China is the opposite of the U.S. in terms of its energy mix and its fossil energy infrastructure. Coal supplies almost 65% of the nation's electricity. Coal-fired plants in China have a median age of only 12 years and much higher efficiencies (often greater than 40%) compared to the U.S. "Such a young fleet is unlikely to be phased out anytime soon," said Zhai. "Any path for China to achieve deep decarbonization must include CCS retrofits to its recently-built coal plants."

Despite the necessity of CCS, the technology has not been proven on a large scale and remains very costly. Only two commercial-scale CCS projects currently operate in the world: Petra Nova in the U.S. and Boundary Dam in Canada. Current CCS technologies have high energy and capital costs associated with separating CO2 out of process waste streams.
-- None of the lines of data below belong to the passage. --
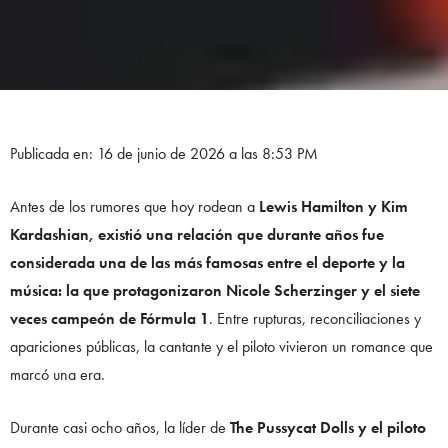
Publicada en: 16 de junio de 2026 a las 8:53 PM
Antes de los rumores que hoy rodean a
Lewis Hamilton y Kim
Kardashian, existió una relación que durante años fue
considerada una de las más famosas entre el deporte y la
música: la que protagonizaron Nicole Scherzinger y el siete
veces campeón de Fórmula 1
. Entre rupturas, reconciliaciones y
apariciones públicas, la cantante y el piloto vivieron un romance que
marcó una era.
Durante casi ocho años, la líder de
The Pussycat Dolls y el piloto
CCS, according to Zhai, currently sits on the steep part of the "learning curve." With any technology first-of-a-kind deployments are always expensive. However, industry-wide learning--through technology developments such as improved separation materials and processes, supply chain expansion, and increases in operational efficiency--makes latter deployments cheaper. Moving down the learning curve represents a kind of chicken and egg dilemma for CCS: to be widely deployed, it needs to be cheap. And for CCS to be cheap, it needs to have been deployed.

Therefore, there is a strong reason that governments should incentivize early adoption of CCS through regulatory, economic, and policy means, argues Zhai. He points to case studies of other low-carbon technologies, like photovoltaic solar panels, that have become cost-competitive after incentives helped lower high initial costs. Because early deployment is required to make future deployment economical, the time to act is now, he says.
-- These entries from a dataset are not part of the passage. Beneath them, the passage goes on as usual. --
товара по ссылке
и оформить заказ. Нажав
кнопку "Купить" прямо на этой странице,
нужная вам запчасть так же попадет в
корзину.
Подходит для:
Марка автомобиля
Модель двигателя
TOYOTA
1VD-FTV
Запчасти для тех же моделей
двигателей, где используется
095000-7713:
"If you accept the premise that committed emissions are a problem, there is no choice other than CCS," he said. "And incentives are required to kick-start deployment of CCS on the scale needed to address the issue."

In the U.S., Zhai points to incentives for retrofitting natural gas-fired plants with CCS, expecting market forces to address the committed emissions from coal-fired plants, as the aging coal fleet continues to phase out. Zhai's article points to a tax credit for carbon sequestration in the U.S. as a major policy lever to incentivize these CCS efforts.

In China, on the other hand, CCS development for coal plant retrofits should be the major focus. There, Zhai notes that the national emissions trading system, where emitters can buy or sell CO2 emissions credits, will be the major policy lever that can spur development of mitigation technologies. In both cases, the current high costs of CCS point to government policies as a key step in overcoming the expensive initial phases of deployment.

Major co-benefits of incentivizing CCS development for existing fossil-fuel infrastructure are the role CCS will likely play in certain negative emissions technologies (NETs) and a decreased dependence on expensive NETs in the future. Bioenergy with CCS (BECCS), for instance, is outlined as the most prominent NET option. However, a key subsystem for any BECCS is CCS. Developing CCS now, argues Zhai, means that BECCS will be poised to help address global climate change in the future.